## The problem:
Report all lines of the records that contain "סטודיו".

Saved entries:
***

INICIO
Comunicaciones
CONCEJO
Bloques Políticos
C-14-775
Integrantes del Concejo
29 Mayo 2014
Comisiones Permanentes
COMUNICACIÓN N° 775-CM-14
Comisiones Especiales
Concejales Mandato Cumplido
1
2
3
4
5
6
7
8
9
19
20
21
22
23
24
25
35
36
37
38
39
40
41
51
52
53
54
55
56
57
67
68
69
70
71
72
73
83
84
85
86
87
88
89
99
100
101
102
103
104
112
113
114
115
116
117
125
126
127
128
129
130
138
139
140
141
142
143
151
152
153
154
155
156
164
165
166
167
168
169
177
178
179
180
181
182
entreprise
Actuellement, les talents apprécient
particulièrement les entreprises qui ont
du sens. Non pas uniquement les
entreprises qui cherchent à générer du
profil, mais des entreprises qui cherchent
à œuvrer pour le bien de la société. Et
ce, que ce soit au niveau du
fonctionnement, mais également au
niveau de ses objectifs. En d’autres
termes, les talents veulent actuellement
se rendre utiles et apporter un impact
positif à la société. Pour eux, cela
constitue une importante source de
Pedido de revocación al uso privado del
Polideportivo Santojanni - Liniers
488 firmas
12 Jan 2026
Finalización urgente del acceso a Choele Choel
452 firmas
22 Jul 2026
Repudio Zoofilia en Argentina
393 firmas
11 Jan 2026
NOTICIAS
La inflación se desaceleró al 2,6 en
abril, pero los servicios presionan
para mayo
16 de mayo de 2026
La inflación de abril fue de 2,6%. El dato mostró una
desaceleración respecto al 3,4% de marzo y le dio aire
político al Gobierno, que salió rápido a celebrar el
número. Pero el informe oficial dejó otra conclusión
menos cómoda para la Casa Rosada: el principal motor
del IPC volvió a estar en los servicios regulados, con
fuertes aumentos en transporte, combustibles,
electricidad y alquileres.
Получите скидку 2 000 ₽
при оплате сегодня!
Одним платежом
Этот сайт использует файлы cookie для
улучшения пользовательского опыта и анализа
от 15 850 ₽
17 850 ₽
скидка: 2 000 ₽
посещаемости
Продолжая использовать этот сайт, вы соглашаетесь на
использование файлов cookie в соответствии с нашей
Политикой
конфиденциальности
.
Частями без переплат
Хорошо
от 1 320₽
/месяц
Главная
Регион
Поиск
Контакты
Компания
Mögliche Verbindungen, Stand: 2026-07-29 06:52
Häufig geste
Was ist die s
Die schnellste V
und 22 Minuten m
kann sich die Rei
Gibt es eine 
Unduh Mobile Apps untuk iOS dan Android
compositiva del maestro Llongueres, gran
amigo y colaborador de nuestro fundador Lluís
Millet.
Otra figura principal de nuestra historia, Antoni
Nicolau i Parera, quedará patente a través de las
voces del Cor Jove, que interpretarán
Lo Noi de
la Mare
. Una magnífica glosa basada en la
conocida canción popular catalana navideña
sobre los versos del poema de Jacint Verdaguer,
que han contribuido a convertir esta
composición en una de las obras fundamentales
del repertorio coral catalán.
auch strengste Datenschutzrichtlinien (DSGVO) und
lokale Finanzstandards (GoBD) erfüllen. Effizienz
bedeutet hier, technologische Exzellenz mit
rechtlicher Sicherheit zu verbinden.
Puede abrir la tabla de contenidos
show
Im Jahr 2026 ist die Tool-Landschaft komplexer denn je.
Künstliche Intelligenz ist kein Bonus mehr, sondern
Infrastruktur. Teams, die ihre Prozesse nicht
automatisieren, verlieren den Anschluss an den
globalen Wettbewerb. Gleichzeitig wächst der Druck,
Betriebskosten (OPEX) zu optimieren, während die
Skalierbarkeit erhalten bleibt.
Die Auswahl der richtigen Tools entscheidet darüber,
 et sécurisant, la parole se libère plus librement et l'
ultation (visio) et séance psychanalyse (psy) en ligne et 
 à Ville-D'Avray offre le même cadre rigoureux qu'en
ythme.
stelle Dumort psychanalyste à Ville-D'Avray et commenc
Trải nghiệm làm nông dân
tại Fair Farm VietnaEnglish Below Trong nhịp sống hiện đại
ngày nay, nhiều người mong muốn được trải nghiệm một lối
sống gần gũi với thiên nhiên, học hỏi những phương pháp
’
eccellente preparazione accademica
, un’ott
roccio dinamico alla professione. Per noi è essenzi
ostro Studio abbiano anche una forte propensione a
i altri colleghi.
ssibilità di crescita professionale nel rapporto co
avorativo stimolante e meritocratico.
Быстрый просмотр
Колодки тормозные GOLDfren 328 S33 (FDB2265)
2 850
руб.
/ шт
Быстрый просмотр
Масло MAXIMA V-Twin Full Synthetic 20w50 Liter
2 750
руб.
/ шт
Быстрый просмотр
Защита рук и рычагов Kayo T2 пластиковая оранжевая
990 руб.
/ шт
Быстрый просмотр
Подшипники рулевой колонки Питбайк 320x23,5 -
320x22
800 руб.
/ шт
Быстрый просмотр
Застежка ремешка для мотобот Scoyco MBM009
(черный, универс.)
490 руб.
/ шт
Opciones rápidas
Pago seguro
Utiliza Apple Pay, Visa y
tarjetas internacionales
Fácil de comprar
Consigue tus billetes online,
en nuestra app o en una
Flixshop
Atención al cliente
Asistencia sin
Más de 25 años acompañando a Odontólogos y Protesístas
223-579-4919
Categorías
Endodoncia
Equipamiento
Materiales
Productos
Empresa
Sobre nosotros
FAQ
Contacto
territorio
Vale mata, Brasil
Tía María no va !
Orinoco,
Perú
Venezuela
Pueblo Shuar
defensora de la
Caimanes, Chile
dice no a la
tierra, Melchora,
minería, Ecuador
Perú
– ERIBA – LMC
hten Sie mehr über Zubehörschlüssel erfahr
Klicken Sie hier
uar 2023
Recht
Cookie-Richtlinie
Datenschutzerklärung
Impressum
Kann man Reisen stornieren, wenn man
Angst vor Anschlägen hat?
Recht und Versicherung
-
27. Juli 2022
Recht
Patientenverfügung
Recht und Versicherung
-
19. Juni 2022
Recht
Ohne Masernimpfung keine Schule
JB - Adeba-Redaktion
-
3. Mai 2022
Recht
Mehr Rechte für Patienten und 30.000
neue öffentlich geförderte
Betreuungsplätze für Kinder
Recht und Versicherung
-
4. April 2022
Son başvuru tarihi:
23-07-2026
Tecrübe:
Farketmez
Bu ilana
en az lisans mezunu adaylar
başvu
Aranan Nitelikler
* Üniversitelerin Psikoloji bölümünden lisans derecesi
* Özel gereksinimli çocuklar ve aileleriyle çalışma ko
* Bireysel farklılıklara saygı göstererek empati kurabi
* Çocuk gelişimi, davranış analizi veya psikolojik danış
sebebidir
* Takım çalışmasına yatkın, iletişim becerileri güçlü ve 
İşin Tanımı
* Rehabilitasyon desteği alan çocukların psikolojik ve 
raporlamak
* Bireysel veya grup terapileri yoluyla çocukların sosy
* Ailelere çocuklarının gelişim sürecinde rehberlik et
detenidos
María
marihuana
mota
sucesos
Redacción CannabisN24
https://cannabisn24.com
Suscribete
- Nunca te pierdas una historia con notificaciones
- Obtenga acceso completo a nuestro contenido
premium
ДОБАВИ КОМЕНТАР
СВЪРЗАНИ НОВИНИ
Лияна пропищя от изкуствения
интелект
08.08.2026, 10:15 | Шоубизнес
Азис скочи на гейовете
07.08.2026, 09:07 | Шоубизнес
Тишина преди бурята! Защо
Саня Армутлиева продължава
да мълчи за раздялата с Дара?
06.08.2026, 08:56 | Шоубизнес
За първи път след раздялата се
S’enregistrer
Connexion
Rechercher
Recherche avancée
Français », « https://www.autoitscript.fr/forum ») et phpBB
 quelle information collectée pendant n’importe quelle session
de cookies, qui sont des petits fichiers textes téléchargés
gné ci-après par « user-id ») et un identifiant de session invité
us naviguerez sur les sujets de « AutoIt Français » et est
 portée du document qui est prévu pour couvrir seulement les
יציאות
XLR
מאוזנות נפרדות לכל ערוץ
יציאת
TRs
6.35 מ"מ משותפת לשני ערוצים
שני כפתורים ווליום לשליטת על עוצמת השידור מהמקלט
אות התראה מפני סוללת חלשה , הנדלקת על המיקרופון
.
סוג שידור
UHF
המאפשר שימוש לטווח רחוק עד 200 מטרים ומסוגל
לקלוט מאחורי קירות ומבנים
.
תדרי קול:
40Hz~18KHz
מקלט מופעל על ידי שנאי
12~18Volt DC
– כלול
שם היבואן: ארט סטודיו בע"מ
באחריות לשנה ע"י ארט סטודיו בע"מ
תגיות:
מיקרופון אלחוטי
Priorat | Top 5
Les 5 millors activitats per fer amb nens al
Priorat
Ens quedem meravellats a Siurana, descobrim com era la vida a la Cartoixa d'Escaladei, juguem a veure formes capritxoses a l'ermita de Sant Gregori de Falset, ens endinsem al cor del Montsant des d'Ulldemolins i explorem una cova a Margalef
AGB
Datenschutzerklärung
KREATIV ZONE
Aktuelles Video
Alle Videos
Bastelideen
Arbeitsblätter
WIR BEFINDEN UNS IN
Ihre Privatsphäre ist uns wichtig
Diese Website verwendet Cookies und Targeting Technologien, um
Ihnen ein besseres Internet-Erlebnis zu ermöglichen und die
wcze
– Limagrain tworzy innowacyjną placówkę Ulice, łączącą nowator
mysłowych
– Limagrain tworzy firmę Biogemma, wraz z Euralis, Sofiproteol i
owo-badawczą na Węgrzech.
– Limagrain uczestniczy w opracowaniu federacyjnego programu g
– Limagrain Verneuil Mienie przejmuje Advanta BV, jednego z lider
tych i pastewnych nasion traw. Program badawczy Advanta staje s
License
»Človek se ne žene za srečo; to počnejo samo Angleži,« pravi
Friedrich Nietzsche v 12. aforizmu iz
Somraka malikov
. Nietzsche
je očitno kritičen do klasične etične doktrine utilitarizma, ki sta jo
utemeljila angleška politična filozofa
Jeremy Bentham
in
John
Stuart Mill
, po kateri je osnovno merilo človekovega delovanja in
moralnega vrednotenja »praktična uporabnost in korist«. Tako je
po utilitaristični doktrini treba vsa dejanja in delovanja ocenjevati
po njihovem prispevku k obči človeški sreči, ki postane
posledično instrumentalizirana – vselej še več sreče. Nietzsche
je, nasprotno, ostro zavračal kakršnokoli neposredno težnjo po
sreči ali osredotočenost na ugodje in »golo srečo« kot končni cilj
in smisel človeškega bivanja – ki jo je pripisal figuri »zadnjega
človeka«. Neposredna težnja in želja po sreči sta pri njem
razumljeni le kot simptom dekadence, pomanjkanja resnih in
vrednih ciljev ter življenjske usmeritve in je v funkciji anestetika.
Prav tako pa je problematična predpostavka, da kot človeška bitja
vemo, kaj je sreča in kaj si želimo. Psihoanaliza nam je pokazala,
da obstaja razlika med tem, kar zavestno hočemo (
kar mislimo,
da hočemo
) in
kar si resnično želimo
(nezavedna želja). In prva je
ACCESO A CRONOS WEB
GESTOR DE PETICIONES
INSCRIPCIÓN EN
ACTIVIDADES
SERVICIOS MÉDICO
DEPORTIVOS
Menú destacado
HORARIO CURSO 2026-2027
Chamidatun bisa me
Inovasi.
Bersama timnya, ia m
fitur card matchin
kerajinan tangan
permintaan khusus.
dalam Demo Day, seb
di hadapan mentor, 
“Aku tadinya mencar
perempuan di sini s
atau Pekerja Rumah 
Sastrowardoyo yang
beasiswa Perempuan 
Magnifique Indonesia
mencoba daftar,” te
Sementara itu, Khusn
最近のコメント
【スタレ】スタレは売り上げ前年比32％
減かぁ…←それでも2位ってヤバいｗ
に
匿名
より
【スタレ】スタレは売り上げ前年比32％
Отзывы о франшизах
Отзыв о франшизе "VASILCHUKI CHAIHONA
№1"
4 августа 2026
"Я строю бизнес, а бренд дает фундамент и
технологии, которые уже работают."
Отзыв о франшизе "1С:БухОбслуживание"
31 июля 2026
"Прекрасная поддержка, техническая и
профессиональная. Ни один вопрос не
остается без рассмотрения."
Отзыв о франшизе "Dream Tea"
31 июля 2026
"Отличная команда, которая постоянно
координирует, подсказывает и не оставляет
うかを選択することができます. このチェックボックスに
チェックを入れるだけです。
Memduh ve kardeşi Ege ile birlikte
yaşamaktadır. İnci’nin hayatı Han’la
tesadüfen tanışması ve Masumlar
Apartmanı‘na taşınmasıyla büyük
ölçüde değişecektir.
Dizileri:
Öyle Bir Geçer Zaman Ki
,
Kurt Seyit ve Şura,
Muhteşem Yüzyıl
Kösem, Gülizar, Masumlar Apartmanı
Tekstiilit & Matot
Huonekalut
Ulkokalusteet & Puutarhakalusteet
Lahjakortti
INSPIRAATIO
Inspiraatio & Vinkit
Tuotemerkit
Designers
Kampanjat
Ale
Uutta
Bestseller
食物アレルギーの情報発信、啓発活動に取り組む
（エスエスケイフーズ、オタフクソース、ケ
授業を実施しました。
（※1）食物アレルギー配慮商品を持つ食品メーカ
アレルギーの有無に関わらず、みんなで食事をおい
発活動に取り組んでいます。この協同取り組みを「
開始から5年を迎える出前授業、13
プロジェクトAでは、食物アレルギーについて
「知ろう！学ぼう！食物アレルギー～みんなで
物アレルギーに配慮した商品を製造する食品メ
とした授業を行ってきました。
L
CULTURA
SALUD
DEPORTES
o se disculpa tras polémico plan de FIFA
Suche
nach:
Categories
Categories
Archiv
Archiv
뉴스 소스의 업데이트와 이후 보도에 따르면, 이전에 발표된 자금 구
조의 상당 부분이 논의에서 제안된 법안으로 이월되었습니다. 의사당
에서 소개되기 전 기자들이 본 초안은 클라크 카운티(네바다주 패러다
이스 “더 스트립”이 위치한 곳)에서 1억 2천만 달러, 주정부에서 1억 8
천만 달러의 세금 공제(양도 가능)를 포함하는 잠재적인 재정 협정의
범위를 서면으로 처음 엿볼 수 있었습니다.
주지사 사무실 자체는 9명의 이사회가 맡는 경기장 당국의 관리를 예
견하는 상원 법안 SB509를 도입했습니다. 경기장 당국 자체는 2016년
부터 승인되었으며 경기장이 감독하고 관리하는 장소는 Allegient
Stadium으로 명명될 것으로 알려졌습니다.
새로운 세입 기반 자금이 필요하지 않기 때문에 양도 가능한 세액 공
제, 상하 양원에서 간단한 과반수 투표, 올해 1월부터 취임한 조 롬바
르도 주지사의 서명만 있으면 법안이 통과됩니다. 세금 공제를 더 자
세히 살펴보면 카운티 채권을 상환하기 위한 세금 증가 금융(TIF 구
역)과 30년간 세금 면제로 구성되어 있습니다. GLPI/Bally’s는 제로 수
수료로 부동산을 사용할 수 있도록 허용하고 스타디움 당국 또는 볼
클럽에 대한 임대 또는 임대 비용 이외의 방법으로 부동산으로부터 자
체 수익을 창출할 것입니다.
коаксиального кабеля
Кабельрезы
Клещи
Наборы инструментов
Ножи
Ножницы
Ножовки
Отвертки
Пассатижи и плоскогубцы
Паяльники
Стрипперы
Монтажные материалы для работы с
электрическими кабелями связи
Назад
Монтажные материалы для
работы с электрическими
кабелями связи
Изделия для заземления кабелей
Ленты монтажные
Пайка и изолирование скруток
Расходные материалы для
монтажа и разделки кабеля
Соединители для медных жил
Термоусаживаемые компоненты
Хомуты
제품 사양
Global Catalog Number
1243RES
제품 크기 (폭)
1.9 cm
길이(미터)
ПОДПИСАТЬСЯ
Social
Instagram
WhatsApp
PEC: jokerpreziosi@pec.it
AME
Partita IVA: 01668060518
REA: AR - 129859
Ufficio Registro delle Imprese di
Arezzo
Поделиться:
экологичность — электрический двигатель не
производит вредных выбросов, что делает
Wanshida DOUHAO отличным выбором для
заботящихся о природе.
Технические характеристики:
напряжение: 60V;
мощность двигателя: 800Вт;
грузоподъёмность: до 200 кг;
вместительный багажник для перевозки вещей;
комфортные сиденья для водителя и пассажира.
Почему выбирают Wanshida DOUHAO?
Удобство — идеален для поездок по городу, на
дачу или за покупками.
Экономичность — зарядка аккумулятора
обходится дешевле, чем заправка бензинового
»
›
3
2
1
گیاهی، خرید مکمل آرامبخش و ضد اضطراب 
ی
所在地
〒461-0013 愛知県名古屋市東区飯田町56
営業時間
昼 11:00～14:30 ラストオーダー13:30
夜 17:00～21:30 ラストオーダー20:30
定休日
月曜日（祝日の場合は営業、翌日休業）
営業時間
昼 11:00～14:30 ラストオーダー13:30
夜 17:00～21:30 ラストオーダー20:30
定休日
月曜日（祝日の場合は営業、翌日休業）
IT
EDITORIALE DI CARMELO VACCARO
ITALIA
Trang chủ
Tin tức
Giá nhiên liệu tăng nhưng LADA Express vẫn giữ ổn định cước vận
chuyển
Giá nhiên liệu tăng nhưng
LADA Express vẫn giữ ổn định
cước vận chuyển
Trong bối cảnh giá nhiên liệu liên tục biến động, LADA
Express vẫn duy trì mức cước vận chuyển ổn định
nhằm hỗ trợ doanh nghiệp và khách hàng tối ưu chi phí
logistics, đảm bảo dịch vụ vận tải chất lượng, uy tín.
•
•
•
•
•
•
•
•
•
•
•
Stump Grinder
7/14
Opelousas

***

## Task solution:
שם היבואן: ארט סטודיו בע"מ
באחריות לשנה ע"י ארט סטודיו בע"מ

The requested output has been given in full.